Segments sharing the same group value are summed into a single drift column. Here RiverA contributes one column (sum of its two segments) and RiverB contributes a second column.

Step 2 — Coordinate transformation¶

Because anisotropy is enabled, all coordinates are transformed to model space before kriging:

transform_params = get_transform_params(x_obs, y_obs, angle_deg=60.0, ratio=0.7)
x_model, y_model = apply_transform(x_obs, y_obs, transform_params)

The transformation: 1. Translates to the data centroid 2. Converts azimuth 60° to arithmetic 30° internally (alpha = 90 - azimuth) 3. Rotates using the arithmetic angle so the major correlation axis aligns with the X-axis in model space 4. Scales the Y-axis by 1/0.7 ≈ 1.43 to make the field isotropic

Angle convention: angle_major=60° is an azimuth (clockwise from North), meaning the major axis of spatial correlation points in the N60E direction. This matches the KT3D SETROT convention. Internally converted to 30° arithmetic.

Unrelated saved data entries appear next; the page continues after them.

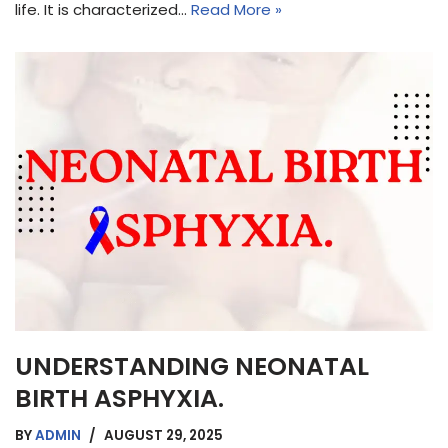
life. It is characterized…
Read More »
UNDERSTANDING NEONATAL
BIRTH ASPHYXIA.
BY
ADMIN
AUGUST 29, 2025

Step 3 — AEM drift matrix (training)¶

compute_linesink_drift_matrix() is called with input_scaling_factors=None (training phase):

aem_matrix_train, aem_names, trained_scaling_factors = compute_linesink_drift_matrix(
    x_model, y_model,
    river_gdf,
    group_col="group",
    transform_params=transform_params,
    sill=SILL,
    strength_col="resistance",
    rescaling_method="adaptive",
    apply_anisotropy=True,
    input_scaling_factors=None   # training: compute factors from data
)

Because apply_anisotropy=True, the linesink segment endpoints are also transformed to model space before the AEM potential is evaluated. This ensures the river geometry is consistent with the anisotropically-transformed observation coordinates.

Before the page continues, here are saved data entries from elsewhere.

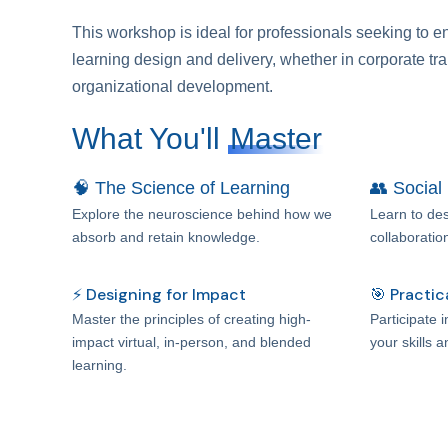
This workshop is ideal for professionals seeking to e
learning design and delivery, whether in corporate tra
organizational development.
What You'll
Master
🧠 The Science of Learning
👥 Social
Explore the neuroscience behind how we
Learn to des
absorb and retain knowledge.
collaboratio
⚡ Designing for Impact
🎯 Practic
Master the principles of creating high-
Participate 
impact virtual, in-person, and blended
your skills 
learning.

The function returns: - aem_matrix_train — shape (N_obs, N_groups), one column per river group - aem_names — ['RiverA', 'RiverB'] - trained_scaling_factors — {'RiverA': 3.93e-02, 'RiverB': 1.77e-01}

Step 4 — Polynomial drift¶

Linear polynomial terms are computed in model space:

resc = compute_resc(SILL, x_model, y_model, RANGE)
poly_matrix_train, poly_names = compute_polynomial_drift(
    x_model, y_model,
    {"drift_terms": {"linear_x": True, "linear_y": True}},
    resc
)

resc normalises the polynomial columns to be numerically comparable to the variogram sill, preventing ill-conditioning of the kriging matrix.

Step 5 — Combined drift matrix¶

The polynomial and AEM columns are concatenated horizontally:

combined_matrix_train = np.hstack([poly_matrix_train, aem_matrix_train])
# shape: (25, 4)  →  columns: [linear_x, linear_y, RiverA, RiverB]

The column order is the term_names contract: [linear_x, linear_y, RiverA, RiverB]. This order must be reproduced identically at prediction time.

Step 6 — Build UK model¶

uk_model = build_uk_model(x_model, y_model, z_obs, combined_matrix_train, vario)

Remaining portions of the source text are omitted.